Quick takes

Strategy & Leadership

ISSN: 1087-8572

Article publication date: 1 June 2001

97

Citation

(2001), "Quick takes", Strategy & Leadership, Vol. 29 No. 3. https://doi.org/10.1108/sl.2001.26129cae.002

Publisher

:

Emerald Group Publishing Limited

Copyright © 2001, MCB UP Limited


Quick takes

Editor's note"Quick takes" presents the key points and action steps contained in each of the feature articles. Catherine Gorrell prepares these summaries.

Page 4Putting tools to the test: senior executives rate 25 top management tools

Darrell K. Rigby

Eight years ago, Bain & Company launched an annual survey to investigate the actual experience of companies that adopt leading management tools. The findings of the latest North American survey indicate that:

  • Tool use is high, but dropping. On average, companies reported using 11.4 tools, down from an average of 13.4 in the previous year. This represents a huge investment of time, money, and executive attention.

  • The four tools used most often used were strategic planning (89 percent), mission and value statements (85 percent), benchmarking (76 percent) and customer satisfaction measurement (74 percent).

  • The average rating for all tools used was 3.76 on a five-point scale with five meaning "highly satisfied."
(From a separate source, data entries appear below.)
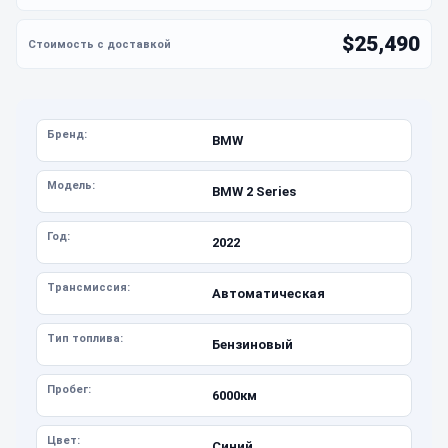
$25,490
Бренд:
BMW
Модель:
BMW 2 Series
Год:
2022
Трансмиссия:
Автоматическая
Тип топлива:
Бензиновый
Пробег:
6000км
Цвет:
Синий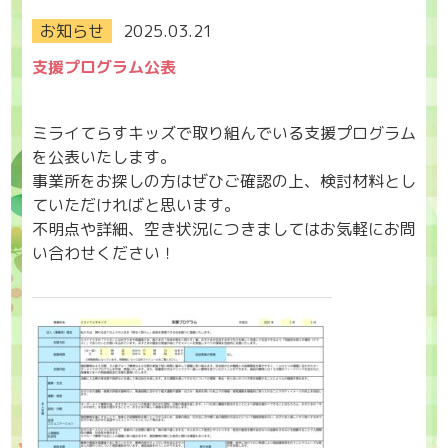
お知らせ
2025.03.21
支援プログラム公表
ミライてらすキッズで取り組んでいる支援プログラム
を公表いたします。
事業所をお探しの方はぜひご確認の上、検討材料とし
ていただければと思います。
不明点や詳細、空き状況につきましてはお気軽にお問
い合わせください！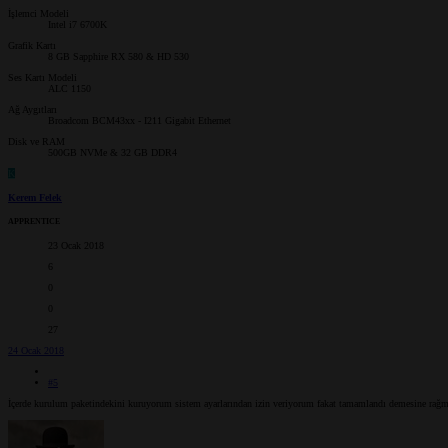
İşlemci Modeli
Intel i7 6700K
Grafik Kartı
8 GB Sapphire RX 580 & HD 530
Ses Kartı Modeli
ALC 1150
Ağ Aygıtları
Broadcom BCM43xx - I211 Gigabit Ethernet
Disk ve RAM
500GB NVMe & 32 GB DDR4
K
Kerem Felek
APPRENTICE
23 Ocak 2018
6
0
0
27
24 Ocak 2018
#5
İçerde kurulum paketindekini kuruyorum sistem ayarlarından izin veriyorum fakat tamamlandı demesine rağ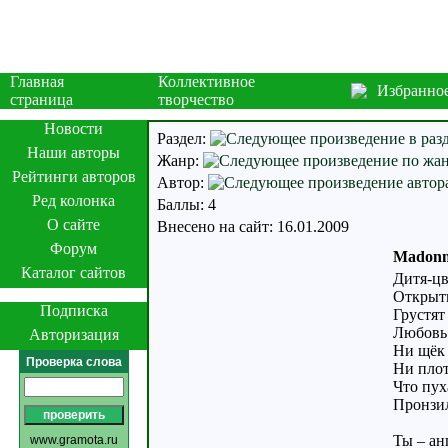
Главная
Коллективное
Избранно
страница
творчество
Новости
Раздел:
Наши авторы
Жанр:
Рейтинги авторов
Автор:
Ред колонка
Баллы: 4
О сайте
Внесено на сайт: 16.01.2009
Форум
Madonna
Каталог сайтов
Дитя-цв
Открыты
Подписка
Грустят
Любовь 
Авторизация
Ни щёк е
Проверка слова
Ни плот
Что пух
Пронзил
Ты – ан
www.gramota.ru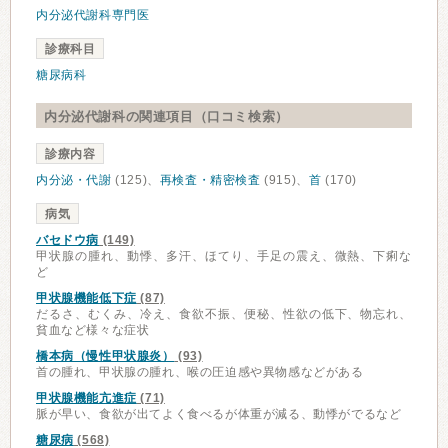
内分泌代謝科専門医
診療科目
糖尿病科
内分泌代謝科の関連項目（口コミ検索）
診療内容
内分泌・代謝
(125)、
再検査・精密検査
(915)、
首
(170)
病気
バセドウ病
(149)
甲状腺の腫れ、動悸、多汗、ほてり、手足の震え、微熱、下痢な
ど
甲状腺機能低下症
(87)
だるさ、むくみ、冷え、食欲不振、便秘、性欲の低下、物忘れ、
貧血など様々な症状
橋本病（慢性甲状腺炎）
(93)
首の腫れ、甲状腺の腫れ、喉の圧迫感や異物感などがある
甲状腺機能亢進症
(71)
脈が早い、食欲が出てよく食べるが体重が減る、動悸がでるなど
糖尿病
(568)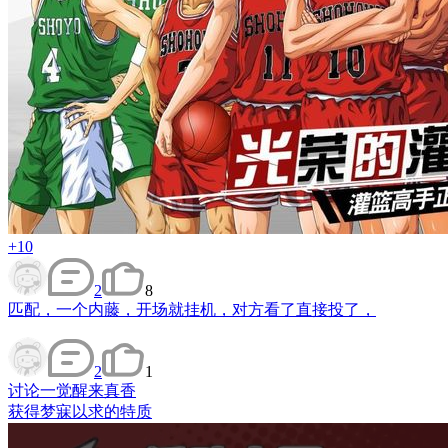
+10
2
8
匹配，一个内藤，开场就挂机，对方看了直接投了，
2
1
讨论
一觉醒来真香
获得梦寐以求的特质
Each tool had enthusiasts and detractors, which shows that every tool can contribute value to an organization if used under the right circumstances. Data analysis reveals that: high-commitment efforts are the most likely to achieve satisfying results; and successful companies are significantly more satisfied than less successful companies, because managers at successful companies are better users of the tools.
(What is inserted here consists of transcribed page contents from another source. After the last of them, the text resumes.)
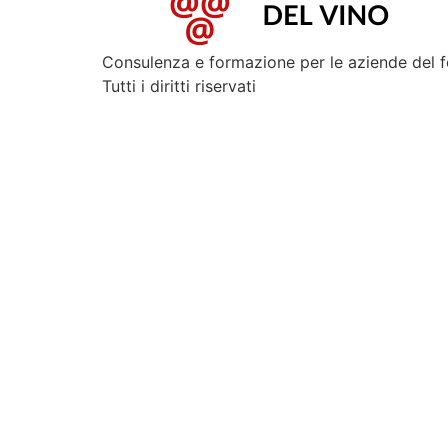
Consulenza e formazione per le aziende del 
Tutti i diritti riservati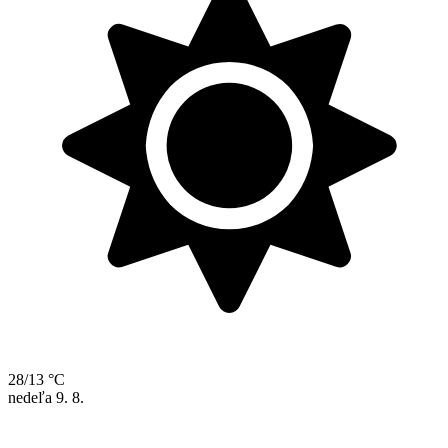
28/13 °C
nedeľa
9. 8.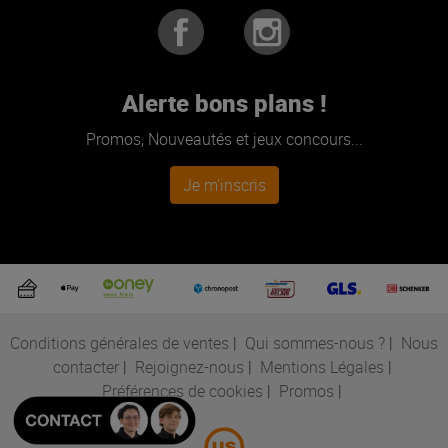
Alerte bons plans !
Promos, Nouveautés et jeux concours...
Je m'inscris
Conditions générales de ventes
|
Qui sommes-nous ?
|
Nous
contacter
|
Rejoignez-nous
|
Mentions Légales
|
Préférences de cookies
|
Promos
|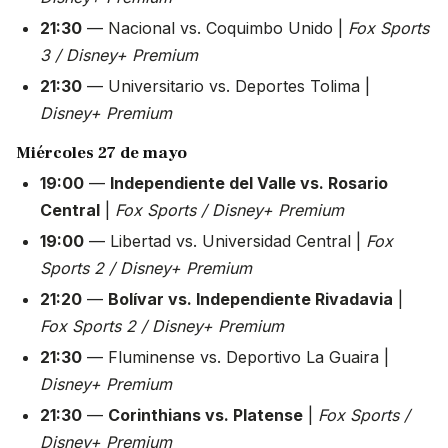
21:30
— Nacional vs. Coquimbo Unido |
Fox Sports
3 / Disney+ Premium
21:30
— Universitario vs. Deportes Tolima |
Disney+ Premium
Miércoles 27 de mayo
19:00
—
Independiente del Valle vs. Rosario
Central
|
Fox Sports / Disney+ Premium
19:00
— Libertad vs. Universidad Central |
Fox
Sports 2 / Disney+ Premium
21:20
—
Bolívar vs. Independiente Rivadavia
|
Fox Sports 2 / Disney+ Premium
21:30
— Fluminense vs. Deportivo La Guaira |
Disney+ Premium
21:30
—
Corinthians vs. Platense
|
Fox Sports /
Disney+ Premium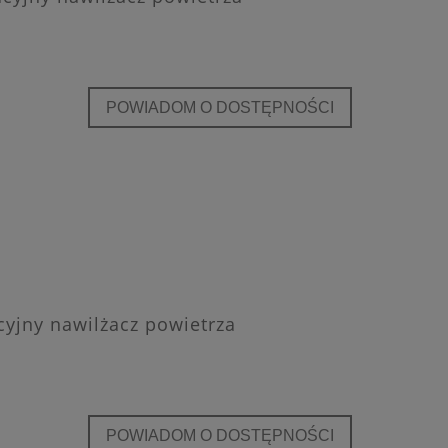
POWIADOM O DOSTĘPNOŚCI
cyjny nawilżacz powietrza
POWIADOM O DOSTĘPNOŚCI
All tools were evaluated for their ability to improve performance in five crucial areas: financial results, customer equity (increasing market share, customer loyalty, customer value), performance capabilities, competitive positioning, and organizational positioning. There are caveats, however. Users must know the positive attributes of a tool, but they must also be prepared to deal with likely side effects. There is no one magic tool.

Successful use of any tool requires:

  • Getting the facts and setting realistic expectations before using a tool.
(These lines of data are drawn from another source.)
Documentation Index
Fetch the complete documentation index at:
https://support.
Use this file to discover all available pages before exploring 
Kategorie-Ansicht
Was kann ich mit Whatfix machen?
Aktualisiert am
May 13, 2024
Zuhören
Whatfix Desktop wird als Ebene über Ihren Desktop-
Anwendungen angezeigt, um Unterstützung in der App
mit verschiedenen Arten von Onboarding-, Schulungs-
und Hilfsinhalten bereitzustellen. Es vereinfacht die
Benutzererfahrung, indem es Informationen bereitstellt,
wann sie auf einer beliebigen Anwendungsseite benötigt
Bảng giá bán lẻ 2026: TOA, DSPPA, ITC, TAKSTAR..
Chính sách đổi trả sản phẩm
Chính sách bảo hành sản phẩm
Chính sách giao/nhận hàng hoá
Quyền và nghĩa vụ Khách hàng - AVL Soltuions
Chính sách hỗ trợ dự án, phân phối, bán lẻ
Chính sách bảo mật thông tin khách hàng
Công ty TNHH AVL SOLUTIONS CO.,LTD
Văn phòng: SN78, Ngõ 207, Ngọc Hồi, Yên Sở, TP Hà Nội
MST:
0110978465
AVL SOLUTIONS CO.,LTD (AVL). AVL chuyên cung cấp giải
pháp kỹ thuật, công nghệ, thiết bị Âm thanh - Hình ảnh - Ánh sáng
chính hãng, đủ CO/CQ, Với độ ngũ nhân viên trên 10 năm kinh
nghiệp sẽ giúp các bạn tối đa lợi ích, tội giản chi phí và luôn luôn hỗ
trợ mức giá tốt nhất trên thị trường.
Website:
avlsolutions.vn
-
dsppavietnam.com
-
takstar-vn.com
  • Not mistaking tools for strategy.

  • Choosing the right tool for the right job.

  • Communicating clearly throughout the organization about why and how the tool is to be used.

  • Making sure results are measurable.

  • Adapting tools to your systems, not vice versa.

Management tools can bring structure and clarity to organizations grappling with a daunting array of challenges, and they improve performance in strategic areas. But the power to achieve results is not imbued in the tool, it resides in users and in their capability for informed choices, discerning selection, and skillful implementation.

Page 13Back to basics: exploring the business idea

Kees van der Heijden

The collapse of the dot-com business sector has shown us that there is no "new economy" with "new rules." In reality, there has always been only one economy, with a new technology trying to find its way in it. Success in business will always depend on two areas of attention:

  1. 1.

    building the business; and

  2. 2.

    protecting the business.

The Business Idea represents the underlying success formula of the firm, as distinguished from a business model, which describes the interface between the business and its customers. The business idea provides a method to consider the future viability of a business proposition in all basic aspects that make for longer-term success. Business leaders must consider seven key factors in developing a business idea:

  1. 1.

    Scarcity and customer value. The goal of business is to find unfulfilled customer needs and unrealized potential customer value. However, what is scarcity today may become abundance tomorrow. Losing touch with customers and their value systems is a hazard faced by established businesses.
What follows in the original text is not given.